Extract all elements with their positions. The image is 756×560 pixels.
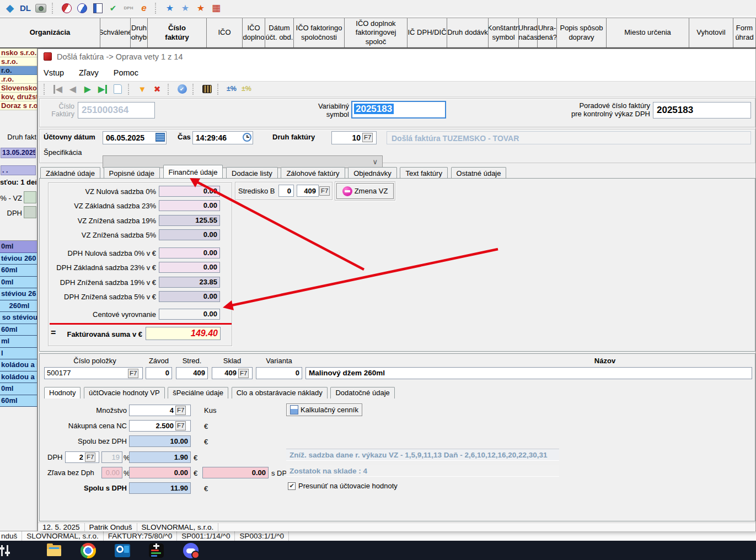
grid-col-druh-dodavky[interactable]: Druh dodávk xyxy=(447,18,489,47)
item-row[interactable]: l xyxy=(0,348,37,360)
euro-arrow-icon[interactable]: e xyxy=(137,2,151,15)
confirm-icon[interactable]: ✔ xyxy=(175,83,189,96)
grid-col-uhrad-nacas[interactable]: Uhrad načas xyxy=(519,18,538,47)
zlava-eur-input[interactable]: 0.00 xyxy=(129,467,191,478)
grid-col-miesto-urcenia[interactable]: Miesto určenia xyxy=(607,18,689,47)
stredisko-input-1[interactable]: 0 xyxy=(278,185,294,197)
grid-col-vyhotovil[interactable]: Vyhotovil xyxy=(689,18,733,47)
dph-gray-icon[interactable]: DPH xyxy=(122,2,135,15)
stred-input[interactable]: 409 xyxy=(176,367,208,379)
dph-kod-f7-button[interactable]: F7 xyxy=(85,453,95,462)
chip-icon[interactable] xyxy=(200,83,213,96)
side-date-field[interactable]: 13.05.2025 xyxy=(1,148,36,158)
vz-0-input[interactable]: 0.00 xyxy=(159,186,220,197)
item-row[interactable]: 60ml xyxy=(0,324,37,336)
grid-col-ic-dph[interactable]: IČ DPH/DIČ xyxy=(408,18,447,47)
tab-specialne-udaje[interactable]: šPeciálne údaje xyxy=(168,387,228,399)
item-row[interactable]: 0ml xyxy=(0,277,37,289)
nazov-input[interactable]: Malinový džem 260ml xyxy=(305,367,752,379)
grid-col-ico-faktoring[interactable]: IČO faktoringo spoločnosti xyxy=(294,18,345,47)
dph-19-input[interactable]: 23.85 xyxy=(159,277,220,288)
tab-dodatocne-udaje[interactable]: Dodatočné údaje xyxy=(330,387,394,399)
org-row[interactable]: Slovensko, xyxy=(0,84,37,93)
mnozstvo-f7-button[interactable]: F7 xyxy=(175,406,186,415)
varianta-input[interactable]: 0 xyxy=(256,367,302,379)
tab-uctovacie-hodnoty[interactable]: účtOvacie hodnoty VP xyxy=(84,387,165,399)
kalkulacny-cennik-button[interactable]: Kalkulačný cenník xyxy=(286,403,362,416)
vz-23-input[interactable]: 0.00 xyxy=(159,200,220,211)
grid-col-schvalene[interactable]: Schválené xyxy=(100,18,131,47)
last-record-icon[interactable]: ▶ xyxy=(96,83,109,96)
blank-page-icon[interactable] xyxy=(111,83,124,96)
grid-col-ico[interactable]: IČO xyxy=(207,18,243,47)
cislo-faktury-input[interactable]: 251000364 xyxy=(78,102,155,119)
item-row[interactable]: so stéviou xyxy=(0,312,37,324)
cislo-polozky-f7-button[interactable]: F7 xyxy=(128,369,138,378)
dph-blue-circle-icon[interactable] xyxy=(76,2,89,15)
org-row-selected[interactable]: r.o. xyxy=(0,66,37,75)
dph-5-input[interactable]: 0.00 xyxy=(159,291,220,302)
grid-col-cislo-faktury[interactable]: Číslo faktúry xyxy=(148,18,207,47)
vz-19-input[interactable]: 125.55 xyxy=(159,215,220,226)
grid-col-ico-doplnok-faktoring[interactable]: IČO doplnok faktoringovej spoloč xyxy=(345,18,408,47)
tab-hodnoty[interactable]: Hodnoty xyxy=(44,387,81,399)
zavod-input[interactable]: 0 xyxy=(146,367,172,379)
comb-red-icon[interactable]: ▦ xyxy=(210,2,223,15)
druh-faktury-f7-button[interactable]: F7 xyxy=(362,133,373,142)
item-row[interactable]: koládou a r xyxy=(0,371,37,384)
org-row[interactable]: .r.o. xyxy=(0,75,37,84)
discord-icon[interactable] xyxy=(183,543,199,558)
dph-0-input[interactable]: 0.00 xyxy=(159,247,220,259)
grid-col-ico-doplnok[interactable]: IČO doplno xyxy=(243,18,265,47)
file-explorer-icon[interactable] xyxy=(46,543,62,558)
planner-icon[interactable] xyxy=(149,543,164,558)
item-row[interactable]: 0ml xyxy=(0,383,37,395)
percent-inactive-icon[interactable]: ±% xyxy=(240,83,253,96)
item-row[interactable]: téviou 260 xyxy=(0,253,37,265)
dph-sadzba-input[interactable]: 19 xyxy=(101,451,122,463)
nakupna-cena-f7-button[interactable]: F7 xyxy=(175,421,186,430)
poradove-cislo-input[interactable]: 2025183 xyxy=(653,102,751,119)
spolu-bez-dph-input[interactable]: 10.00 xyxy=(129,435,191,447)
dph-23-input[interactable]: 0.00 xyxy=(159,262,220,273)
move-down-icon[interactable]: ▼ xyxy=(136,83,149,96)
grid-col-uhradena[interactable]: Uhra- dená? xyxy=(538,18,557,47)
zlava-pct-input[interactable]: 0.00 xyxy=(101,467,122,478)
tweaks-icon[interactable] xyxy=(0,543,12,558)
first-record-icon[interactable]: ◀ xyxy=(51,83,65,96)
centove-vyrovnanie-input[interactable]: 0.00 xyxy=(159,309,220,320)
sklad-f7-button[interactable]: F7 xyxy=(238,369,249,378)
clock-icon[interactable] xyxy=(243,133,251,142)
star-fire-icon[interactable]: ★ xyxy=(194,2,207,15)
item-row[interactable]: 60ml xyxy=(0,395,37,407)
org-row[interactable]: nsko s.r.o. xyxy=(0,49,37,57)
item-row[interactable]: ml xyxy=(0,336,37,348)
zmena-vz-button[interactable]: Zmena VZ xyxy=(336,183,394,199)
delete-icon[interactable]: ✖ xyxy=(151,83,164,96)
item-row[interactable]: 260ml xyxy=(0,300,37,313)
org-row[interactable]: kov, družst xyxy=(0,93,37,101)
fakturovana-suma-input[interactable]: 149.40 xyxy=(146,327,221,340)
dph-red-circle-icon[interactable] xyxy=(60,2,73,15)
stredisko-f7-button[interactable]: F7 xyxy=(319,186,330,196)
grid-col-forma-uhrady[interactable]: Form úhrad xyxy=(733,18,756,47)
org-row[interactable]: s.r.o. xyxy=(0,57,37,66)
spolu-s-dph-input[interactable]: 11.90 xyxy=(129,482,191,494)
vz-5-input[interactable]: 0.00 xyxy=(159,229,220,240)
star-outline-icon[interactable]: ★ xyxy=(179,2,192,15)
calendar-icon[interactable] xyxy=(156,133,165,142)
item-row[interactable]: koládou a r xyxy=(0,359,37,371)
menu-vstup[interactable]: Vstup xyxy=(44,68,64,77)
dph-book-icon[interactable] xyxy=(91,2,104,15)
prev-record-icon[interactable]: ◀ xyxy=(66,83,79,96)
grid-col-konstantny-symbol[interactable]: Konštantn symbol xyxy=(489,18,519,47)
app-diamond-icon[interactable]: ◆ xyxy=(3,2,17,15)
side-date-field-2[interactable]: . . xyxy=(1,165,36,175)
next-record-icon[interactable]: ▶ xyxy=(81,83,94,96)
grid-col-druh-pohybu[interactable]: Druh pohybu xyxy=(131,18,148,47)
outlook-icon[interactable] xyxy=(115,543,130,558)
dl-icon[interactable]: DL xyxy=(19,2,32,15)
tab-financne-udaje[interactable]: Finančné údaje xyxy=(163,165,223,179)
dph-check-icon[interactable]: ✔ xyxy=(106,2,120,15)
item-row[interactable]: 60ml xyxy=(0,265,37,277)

_____

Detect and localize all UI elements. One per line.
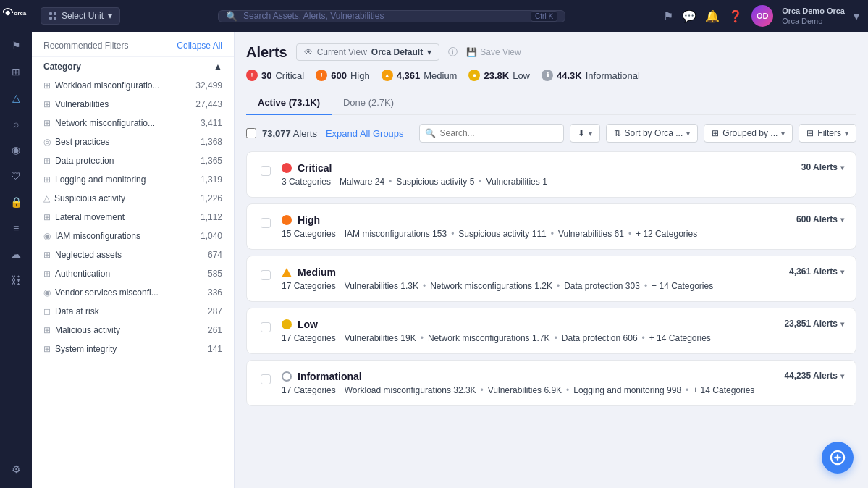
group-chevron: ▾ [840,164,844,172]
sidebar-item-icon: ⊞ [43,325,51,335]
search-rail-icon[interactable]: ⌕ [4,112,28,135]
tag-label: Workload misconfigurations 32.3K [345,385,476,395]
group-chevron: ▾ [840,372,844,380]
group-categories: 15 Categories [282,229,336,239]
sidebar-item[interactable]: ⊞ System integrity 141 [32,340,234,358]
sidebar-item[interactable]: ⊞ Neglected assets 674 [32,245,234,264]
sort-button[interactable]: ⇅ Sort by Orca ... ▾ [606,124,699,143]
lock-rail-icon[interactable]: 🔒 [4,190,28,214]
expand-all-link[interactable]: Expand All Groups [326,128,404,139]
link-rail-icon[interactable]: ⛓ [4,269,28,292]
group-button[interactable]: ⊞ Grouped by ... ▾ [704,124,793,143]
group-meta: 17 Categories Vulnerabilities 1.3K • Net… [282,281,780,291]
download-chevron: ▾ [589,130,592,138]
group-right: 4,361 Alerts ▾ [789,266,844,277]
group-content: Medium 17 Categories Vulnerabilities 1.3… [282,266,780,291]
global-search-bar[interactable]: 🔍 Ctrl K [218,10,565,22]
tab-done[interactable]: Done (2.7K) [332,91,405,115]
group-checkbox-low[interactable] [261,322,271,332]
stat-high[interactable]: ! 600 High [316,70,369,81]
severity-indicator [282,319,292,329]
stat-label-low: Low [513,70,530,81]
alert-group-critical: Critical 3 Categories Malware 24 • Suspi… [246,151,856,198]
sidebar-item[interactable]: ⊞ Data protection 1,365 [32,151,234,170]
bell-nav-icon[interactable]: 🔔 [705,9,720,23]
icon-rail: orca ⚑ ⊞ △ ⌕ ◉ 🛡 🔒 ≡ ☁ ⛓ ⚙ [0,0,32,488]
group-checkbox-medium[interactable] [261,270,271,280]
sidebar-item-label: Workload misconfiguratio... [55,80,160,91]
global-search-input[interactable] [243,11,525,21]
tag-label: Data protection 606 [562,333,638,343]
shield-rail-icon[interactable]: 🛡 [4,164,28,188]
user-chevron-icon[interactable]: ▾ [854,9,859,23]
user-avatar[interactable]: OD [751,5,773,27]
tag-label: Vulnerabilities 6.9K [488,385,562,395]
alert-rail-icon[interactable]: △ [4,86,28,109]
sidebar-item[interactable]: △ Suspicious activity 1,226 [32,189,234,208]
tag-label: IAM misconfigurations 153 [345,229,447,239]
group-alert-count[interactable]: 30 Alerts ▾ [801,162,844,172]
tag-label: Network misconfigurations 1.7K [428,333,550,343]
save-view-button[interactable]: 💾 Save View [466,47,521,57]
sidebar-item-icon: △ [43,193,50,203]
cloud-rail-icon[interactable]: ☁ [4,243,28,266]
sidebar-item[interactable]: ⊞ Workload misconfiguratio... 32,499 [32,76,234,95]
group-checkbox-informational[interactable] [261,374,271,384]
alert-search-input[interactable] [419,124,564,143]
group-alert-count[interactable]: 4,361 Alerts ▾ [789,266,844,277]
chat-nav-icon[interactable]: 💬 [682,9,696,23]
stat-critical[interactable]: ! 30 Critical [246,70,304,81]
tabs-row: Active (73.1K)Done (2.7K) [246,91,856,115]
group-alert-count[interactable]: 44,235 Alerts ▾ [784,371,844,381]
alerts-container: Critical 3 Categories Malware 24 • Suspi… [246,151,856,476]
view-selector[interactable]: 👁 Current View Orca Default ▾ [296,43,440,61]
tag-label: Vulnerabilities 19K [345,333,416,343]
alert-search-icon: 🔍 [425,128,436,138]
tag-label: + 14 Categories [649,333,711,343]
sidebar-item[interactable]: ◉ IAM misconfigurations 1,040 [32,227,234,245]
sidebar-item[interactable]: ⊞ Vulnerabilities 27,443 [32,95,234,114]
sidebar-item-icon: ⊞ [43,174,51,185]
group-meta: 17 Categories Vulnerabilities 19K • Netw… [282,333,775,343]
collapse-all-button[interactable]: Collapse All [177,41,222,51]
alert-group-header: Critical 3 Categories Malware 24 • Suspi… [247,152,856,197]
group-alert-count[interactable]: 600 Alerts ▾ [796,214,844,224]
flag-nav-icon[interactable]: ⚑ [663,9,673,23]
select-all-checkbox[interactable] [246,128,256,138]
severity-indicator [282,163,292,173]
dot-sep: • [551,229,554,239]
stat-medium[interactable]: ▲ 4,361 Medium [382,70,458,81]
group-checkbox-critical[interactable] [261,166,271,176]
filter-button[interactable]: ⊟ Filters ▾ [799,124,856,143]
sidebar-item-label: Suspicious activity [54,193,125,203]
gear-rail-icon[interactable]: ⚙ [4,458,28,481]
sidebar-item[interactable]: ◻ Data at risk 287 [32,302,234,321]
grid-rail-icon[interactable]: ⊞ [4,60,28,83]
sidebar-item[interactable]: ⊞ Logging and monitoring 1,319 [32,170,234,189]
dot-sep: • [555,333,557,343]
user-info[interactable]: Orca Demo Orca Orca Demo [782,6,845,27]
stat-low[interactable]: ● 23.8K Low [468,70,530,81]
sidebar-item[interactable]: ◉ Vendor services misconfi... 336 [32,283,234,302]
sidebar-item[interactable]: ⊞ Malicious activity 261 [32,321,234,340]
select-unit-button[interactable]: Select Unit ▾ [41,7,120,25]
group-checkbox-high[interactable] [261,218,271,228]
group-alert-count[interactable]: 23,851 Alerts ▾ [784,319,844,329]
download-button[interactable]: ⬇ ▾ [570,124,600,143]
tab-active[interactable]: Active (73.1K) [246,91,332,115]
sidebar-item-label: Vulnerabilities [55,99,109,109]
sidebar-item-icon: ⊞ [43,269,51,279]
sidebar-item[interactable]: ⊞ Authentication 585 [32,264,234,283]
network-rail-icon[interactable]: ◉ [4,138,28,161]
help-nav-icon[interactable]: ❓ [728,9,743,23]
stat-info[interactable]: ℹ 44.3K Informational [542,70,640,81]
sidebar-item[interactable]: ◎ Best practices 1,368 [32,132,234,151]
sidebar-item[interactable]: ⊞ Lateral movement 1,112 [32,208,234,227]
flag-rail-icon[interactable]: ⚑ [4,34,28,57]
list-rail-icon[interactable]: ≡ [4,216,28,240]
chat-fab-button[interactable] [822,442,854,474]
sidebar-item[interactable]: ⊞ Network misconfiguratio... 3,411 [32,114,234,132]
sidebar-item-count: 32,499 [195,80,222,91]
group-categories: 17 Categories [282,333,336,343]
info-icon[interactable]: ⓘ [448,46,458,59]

_____

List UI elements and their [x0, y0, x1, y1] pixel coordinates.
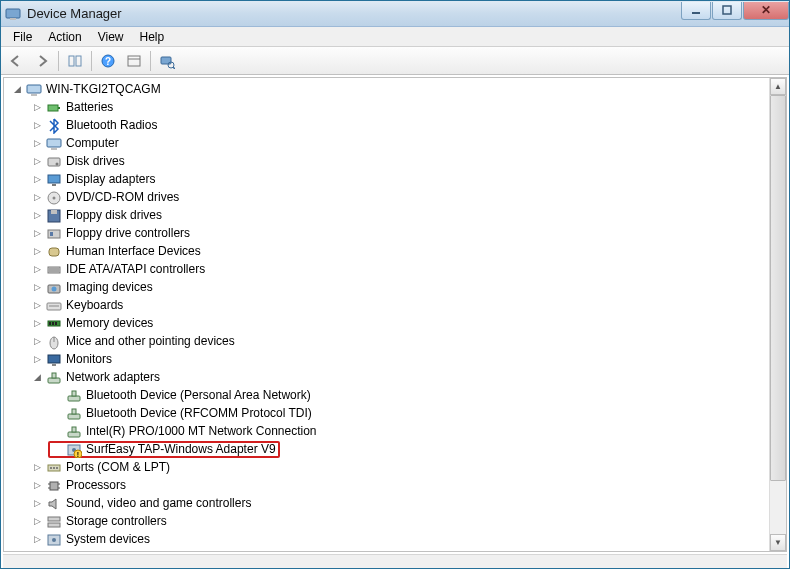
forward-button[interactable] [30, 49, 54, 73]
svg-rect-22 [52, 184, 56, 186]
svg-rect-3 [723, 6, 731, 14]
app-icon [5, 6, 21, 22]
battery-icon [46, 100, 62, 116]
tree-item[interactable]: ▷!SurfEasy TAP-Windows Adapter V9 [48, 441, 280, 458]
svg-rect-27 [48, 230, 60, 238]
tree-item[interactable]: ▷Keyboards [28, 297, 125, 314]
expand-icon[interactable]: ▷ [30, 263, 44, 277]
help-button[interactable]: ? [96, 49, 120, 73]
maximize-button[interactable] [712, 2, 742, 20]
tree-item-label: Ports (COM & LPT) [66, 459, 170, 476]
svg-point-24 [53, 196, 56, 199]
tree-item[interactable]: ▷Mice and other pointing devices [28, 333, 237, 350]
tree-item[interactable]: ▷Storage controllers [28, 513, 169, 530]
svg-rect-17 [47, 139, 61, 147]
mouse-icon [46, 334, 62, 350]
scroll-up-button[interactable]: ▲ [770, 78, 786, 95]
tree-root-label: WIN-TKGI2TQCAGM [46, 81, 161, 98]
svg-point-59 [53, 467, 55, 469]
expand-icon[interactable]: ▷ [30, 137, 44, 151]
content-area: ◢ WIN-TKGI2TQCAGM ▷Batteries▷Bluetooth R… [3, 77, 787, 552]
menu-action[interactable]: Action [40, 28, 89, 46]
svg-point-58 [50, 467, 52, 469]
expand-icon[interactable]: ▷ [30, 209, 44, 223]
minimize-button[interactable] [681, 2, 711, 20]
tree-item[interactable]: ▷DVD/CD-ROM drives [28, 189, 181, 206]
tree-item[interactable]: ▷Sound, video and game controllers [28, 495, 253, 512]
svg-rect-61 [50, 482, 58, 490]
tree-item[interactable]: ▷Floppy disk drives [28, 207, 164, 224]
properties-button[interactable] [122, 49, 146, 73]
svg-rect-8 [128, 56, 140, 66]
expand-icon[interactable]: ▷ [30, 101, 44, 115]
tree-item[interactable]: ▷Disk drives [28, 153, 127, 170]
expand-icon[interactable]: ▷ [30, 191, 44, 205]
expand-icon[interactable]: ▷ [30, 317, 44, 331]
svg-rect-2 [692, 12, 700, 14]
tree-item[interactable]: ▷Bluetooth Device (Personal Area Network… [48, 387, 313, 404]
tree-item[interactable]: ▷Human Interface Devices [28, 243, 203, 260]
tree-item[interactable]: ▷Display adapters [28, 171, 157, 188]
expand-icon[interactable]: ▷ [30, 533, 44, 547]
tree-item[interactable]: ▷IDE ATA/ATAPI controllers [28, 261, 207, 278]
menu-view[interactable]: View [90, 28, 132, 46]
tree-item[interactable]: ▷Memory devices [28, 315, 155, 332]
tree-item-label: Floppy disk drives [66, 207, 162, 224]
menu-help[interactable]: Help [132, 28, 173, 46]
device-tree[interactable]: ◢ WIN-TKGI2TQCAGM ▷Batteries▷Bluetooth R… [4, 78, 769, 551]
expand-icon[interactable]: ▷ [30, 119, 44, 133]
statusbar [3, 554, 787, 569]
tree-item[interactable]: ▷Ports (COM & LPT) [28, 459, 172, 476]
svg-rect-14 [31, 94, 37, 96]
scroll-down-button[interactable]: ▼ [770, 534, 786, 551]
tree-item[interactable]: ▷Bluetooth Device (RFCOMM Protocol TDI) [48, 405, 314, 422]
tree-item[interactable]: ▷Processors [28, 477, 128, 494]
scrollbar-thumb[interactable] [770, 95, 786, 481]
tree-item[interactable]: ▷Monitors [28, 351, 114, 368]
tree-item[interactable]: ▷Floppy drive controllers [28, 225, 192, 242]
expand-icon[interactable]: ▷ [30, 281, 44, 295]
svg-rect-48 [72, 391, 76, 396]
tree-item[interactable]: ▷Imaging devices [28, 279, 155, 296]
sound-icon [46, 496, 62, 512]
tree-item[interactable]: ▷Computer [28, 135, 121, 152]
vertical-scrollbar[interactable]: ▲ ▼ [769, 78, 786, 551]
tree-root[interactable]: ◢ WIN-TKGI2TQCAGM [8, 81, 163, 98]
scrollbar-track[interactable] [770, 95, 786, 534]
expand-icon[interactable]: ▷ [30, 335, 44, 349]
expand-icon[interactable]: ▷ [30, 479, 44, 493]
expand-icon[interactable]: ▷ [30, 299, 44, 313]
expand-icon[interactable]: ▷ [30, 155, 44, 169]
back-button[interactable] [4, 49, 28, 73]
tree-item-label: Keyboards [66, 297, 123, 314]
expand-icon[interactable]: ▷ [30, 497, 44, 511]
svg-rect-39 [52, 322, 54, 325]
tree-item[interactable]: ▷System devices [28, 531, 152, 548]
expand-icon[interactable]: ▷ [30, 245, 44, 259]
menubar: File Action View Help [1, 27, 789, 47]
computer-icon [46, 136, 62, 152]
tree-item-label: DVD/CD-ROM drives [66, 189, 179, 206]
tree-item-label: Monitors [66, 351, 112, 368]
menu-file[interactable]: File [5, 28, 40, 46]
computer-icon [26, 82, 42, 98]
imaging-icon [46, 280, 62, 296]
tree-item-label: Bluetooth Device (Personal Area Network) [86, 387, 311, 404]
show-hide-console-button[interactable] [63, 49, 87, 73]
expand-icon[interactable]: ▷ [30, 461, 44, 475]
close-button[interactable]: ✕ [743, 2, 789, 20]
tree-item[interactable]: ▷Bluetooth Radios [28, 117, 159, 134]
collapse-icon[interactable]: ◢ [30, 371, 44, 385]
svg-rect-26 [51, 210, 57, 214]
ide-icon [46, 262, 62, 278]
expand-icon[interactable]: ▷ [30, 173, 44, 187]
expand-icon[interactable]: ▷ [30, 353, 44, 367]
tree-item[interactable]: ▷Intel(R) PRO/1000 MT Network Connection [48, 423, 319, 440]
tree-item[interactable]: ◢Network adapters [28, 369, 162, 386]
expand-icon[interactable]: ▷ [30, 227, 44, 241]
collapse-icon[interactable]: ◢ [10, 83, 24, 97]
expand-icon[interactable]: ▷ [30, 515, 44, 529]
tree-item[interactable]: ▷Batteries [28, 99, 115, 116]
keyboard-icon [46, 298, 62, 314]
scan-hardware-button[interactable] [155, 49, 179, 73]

_____

**WHAT IS BEING ASKED**
Return, in full, every line of these entries that holds "cislo".

**PROBLEM SOLUTION**
cislo-faktury-input[interactable]: 251000364 xyxy=(78,102,155,119)
cislo-polozky-f7-button[interactable]: F7 xyxy=(128,369,138,378)
grid-col-cislo-faktury[interactable]: Číslo faktúry xyxy=(148,18,207,47)
poradove-cislo-input[interactable]: 2025183 xyxy=(653,102,751,119)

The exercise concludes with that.